マテリアル インテグレーション 2008年2月号
ユビキタスエネルギーデバイスのための材料開発


ユビキタスエネルギー技術の研究戦略
独立行政法人 産業技術総合研究所 ユビキタスエネルギー研究部門長 小黒 啓介

年間500エクサジュールとも言われる人類が使うエネルギー総量は増加の一途をたどり,止まることをしらない.石油を始めとするエネルギー源の枯渇と地球規模での気候変動への影響は,この肥大化したエネルギーを人類がコントロールできなくなった結果である.

このことは,エネルギー消費が経済原理や市場原理に委ねられているからでもある.一方で,エネルギー問題を解決する手段の重要な担い手は技術開発であるが,技術開発もまた,経済原理や市場原理と無縁ではない.

エネルギー技術は,エネルギー収支を基本としたライフサイクルアセスメントに見合った技術でなければならない.しかし,それを乗り越えることはたやすくない.多くの未熟な技術シーズは,この段階で振り落とされてしまう.ところが技術シーズは,他の技術要素と組み合わせることでも課題を解決できることがあり,また商業レベルでの開発が効率の大幅な改善を実現することも多い.そのため,大規模エネルギー供給用途を研究開発の直接のターゲットに置くのではなく,小型で付加価値の高い情報機器などの電源をターゲットにして,エネルギーとしては高コストであっても実用化が見込める技術を手掛けることが考えられる.このように小規模でも実用化した技術の中から,大規模エネルギー供給用途に適用できるものが生まれてくると考えるのが,ユビキタスエネルギー技術の研究開発戦略である.すなわち,使用量は少なくても高いコストを吸収できる高付加価値の用途で事業化するステップが,エネルギー収支の面でも実用化するような本格的なエネルギー技術に育つためのルートであると考えている.その意味で様々な技術シーズが試される最初の用途はモバイル機器であり,次いで自動車など移動体の動力であろう.

ユビキタスとは,いつでもどこにでも遍く存在するという意味で使っていて,ユビキタスエネルギー技術は,どこででも利用できるエネルギー源の提供を目指している.では,このようなユビキタスエネルギー技術について,トップダウン的な視野から研究開発の体系を俯瞰してみよう.
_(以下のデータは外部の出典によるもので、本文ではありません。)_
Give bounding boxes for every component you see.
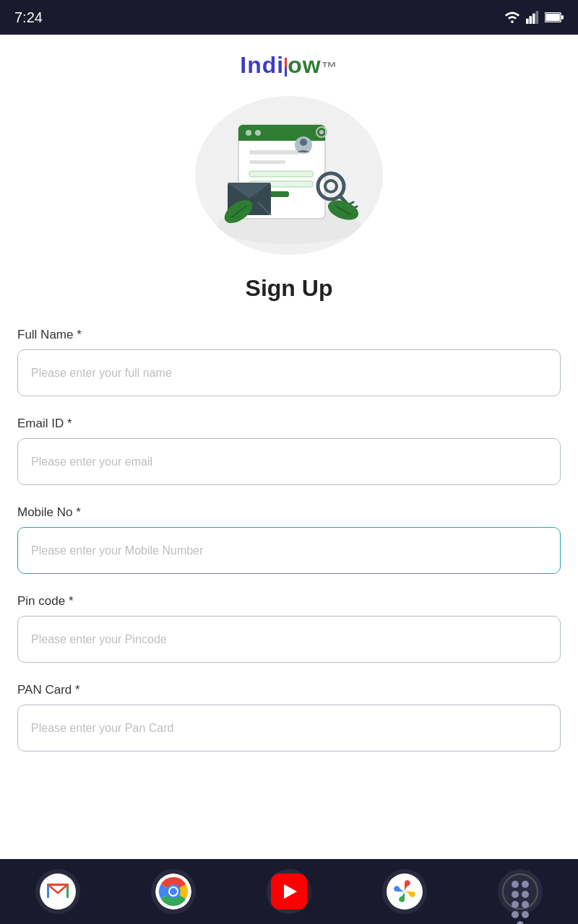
dots-grid-icon xyxy=(502,873,538,910)
chrome-icon xyxy=(155,873,191,910)
status-icons xyxy=(504,11,564,24)
youtube-icon xyxy=(271,873,307,910)
pincode-input[interactable] xyxy=(17,616,561,663)
svg-rect-1 xyxy=(530,16,532,24)
illustration xyxy=(195,96,383,255)
pan-label: PAN Card * xyxy=(17,683,561,697)
dot-2 xyxy=(522,881,529,888)
form-group-pincode: Pin code * xyxy=(17,594,561,663)
svg-point-12 xyxy=(255,130,261,136)
svg-rect-36 xyxy=(47,885,49,898)
photos-icon xyxy=(387,873,423,910)
form-group-fullname: Full Name * xyxy=(17,328,561,396)
svg-point-34 xyxy=(319,130,324,134)
svg-rect-17 xyxy=(249,171,313,177)
photos-svg xyxy=(392,879,417,904)
dot-6 xyxy=(522,901,529,908)
app-logo: Indiow™ xyxy=(240,52,337,78)
main-content: Indiow™ xyxy=(0,35,578,859)
pincode-label: Pin code * xyxy=(17,594,561,609)
svg-rect-10 xyxy=(238,133,325,141)
page-title: Sign Up xyxy=(246,275,333,302)
svg-point-11 xyxy=(246,130,251,136)
bottom-nav-bar xyxy=(0,859,578,924)
chrome-app-button[interactable] xyxy=(151,869,196,914)
youtube-app-button[interactable] xyxy=(267,869,311,914)
gmail-app-button[interactable] xyxy=(35,869,80,914)
status-time: 7:24 xyxy=(14,9,43,26)
signal-icon xyxy=(526,11,539,24)
svg-point-16 xyxy=(300,139,307,146)
form-group-mobile: Mobile No * xyxy=(17,505,561,574)
svg-point-42 xyxy=(170,888,177,895)
form-group-email: Email ID * xyxy=(17,417,561,485)
dot-9 xyxy=(517,921,524,924)
signup-illustration xyxy=(210,103,368,248)
wifi-icon xyxy=(504,11,520,24)
svg-rect-6 xyxy=(545,14,560,21)
fullname-input[interactable] xyxy=(17,349,561,396)
pan-input[interactable] xyxy=(17,705,561,751)
gmail-icon xyxy=(40,873,76,910)
svg-rect-0 xyxy=(526,19,529,24)
email-input[interactable] xyxy=(17,438,561,485)
dot-4 xyxy=(522,891,529,898)
svg-rect-37 xyxy=(66,885,69,898)
svg-rect-5 xyxy=(561,15,564,19)
gmail-svg xyxy=(47,884,69,899)
dot-8 xyxy=(522,911,529,918)
status-bar: 7:24 xyxy=(0,0,578,35)
form-group-pan: PAN Card * xyxy=(17,683,561,751)
dot-5 xyxy=(512,901,519,908)
dot-1 xyxy=(512,881,519,888)
dot-7 xyxy=(512,911,519,918)
svg-rect-13 xyxy=(249,150,300,154)
photos-app-button[interactable] xyxy=(382,869,427,914)
fullname-label: Full Name * xyxy=(17,328,561,342)
dot-3 xyxy=(512,891,519,898)
svg-rect-38 xyxy=(47,884,69,886)
svg-rect-14 xyxy=(249,160,285,164)
logo-container: Indiow™ xyxy=(240,52,337,79)
signup-form: Full Name * Email ID * Mobile No * Pin c… xyxy=(17,328,561,772)
battery-icon xyxy=(545,12,564,22)
email-label: Email ID * xyxy=(17,417,561,431)
svg-rect-3 xyxy=(536,11,539,24)
svg-rect-2 xyxy=(532,14,535,24)
more-apps-button[interactable] xyxy=(498,869,543,914)
mobile-label: Mobile No * xyxy=(17,505,561,520)
mobile-input[interactable] xyxy=(17,527,561,574)
play-triangle-icon xyxy=(284,884,297,899)
svg-point-25 xyxy=(325,180,337,192)
chrome-svg xyxy=(155,873,191,910)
現状の機器類で最も利用しやすい形態のエネルギーは電力である.そのため,当面のターゲットはポータブル電源ということになる.様々な電源が考えられるが,二次電池と燃料電池が主な対象となる.

二次電池は,既に年6,000億円を超える産業に成長しているが,更にエネルギー密度と安全性の高いものが求められている.それらに加えて,当面は,コスト,耐久性,全容量を充放電できる速さである時間率,エネルギー効率などの得失から用途を分けて各種の電池を並行して研究することになる.そして電池を構成する要素に分けた場合の研究対象は,正極,負極,電解質,集電体などである.

燃料電池ではモバイル機器に適用できるような常温で作動し,燃料をタンクで供給するタイプを目指している.
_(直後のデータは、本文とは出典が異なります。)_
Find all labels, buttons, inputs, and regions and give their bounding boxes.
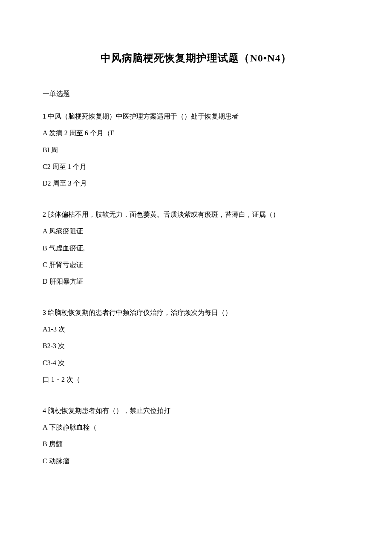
option-a: A 下肢静脉血栓（ <box>43 420 349 435</box>
option-a: A 发病 2 周至 6 个月（E <box>43 125 349 140</box>
question-text: 1 中风（脑梗死恢复期）中医护理方案适用于（）处于恢复期患者 <box>43 109 349 124</box>
option-c: C3-4 次 <box>43 355 349 370</box>
question-block-2: 2 肢体偏枯不用，肢软无力，面色萎黄。舌质淡紫或有瘀斑，苔薄白，证属（） A 风… <box>43 207 349 289</box>
option-d: D 肝阳暴亢证 <box>43 274 349 289</box>
option-b: B 气虚血瘀证, <box>43 241 349 256</box>
question-text: 4 脑梗恢复期患者如有（），禁止穴位拍打 <box>43 403 349 418</box>
option-a: A 风痰瘀阻证 <box>43 224 349 238</box>
document-title: 中风病脑梗死恢复期护理试题（N0•N4） <box>43 51 349 65</box>
option-b: BI 周 <box>43 142 349 157</box>
option-b: B2-3 次 <box>43 338 349 353</box>
question-block-4: 4 脑梗恢复期患者如有（），禁止穴位拍打 A 下肢静脉血栓（ B 房颤 C 动脉… <box>43 403 349 468</box>
option-d: D2 周至 3 个月 <box>43 176 349 191</box>
option-b: B 房颤 <box>43 436 349 451</box>
question-text: 2 肢体偏枯不用，肢软无力，面色萎黄。舌质淡紫或有瘀斑，苔薄白，证属（） <box>43 207 349 222</box>
option-d: 口 1・2 次（ <box>43 372 349 387</box>
option-a: A1-3 次 <box>43 322 349 337</box>
question-block-1: 1 中风（脑梗死恢复期）中医护理方案适用于（）处于恢复期患者 A 发病 2 周至… <box>43 109 349 191</box>
question-text: 3 给脑梗恢复期的患者行中频治疗仪治疗，治疗频次为每日（） <box>43 305 349 320</box>
option-c: C 肝肾亏虚证 <box>43 257 349 272</box>
option-c: C 动脉瘤 <box>43 453 349 468</box>
option-c: C2 周至 1 个月 <box>43 159 349 174</box>
section-header: 一单选题 <box>43 86 349 101</box>
question-block-3: 3 给脑梗恢复期的患者行中频治疗仪治疗，治疗频次为每日（） A1-3 次 B2-… <box>43 305 349 387</box>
身の回りに遍く存在し,自然の循環に委ねられるものとしては,水と空気がある.固体高分子形燃料電池は水素を燃料とする発電装置の代表であり,酸素を消費して水を排出する.幸いにして水素は燃焼エネルギー当たりで最も軽い燃料であり,高分子膜を使えば出力密度も高い.しかし,いいのはそこまでであった.水素をいかに貯蔵するかを始め,貴金属触媒のコスト,耐久性など課題は多い.

水素貯蔵の課題は,水素吸蔵合金などの貯蔵媒体や水素を発生できる燃料の開発につながり,また水素以外の燃料を使うダイレクト燃料電池の研究に及んでいる.
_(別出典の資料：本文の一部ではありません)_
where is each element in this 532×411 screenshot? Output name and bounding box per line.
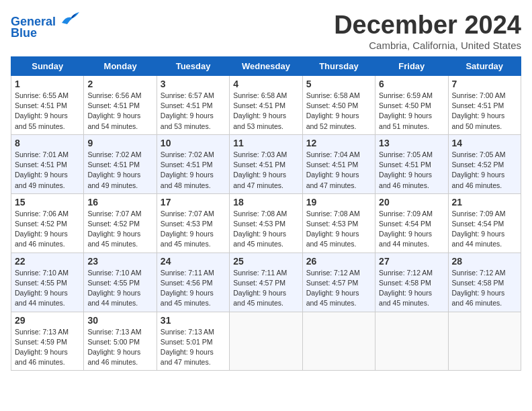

二次電池でも燃料電池でも,開発や評価にはナノ・スケールの構造を持つ材料界面の解析が欠かせない.X線等による分析や電子顕微鏡による観察を第一原理計算の結果と合わせることで,統合的な解析がで きると考えている.これら競合する電池・燃料電池技術には共通する基盤が存在するため,各々の研究チームが融合することで,強力な研究開発ポテンシャルが生まれると期待している.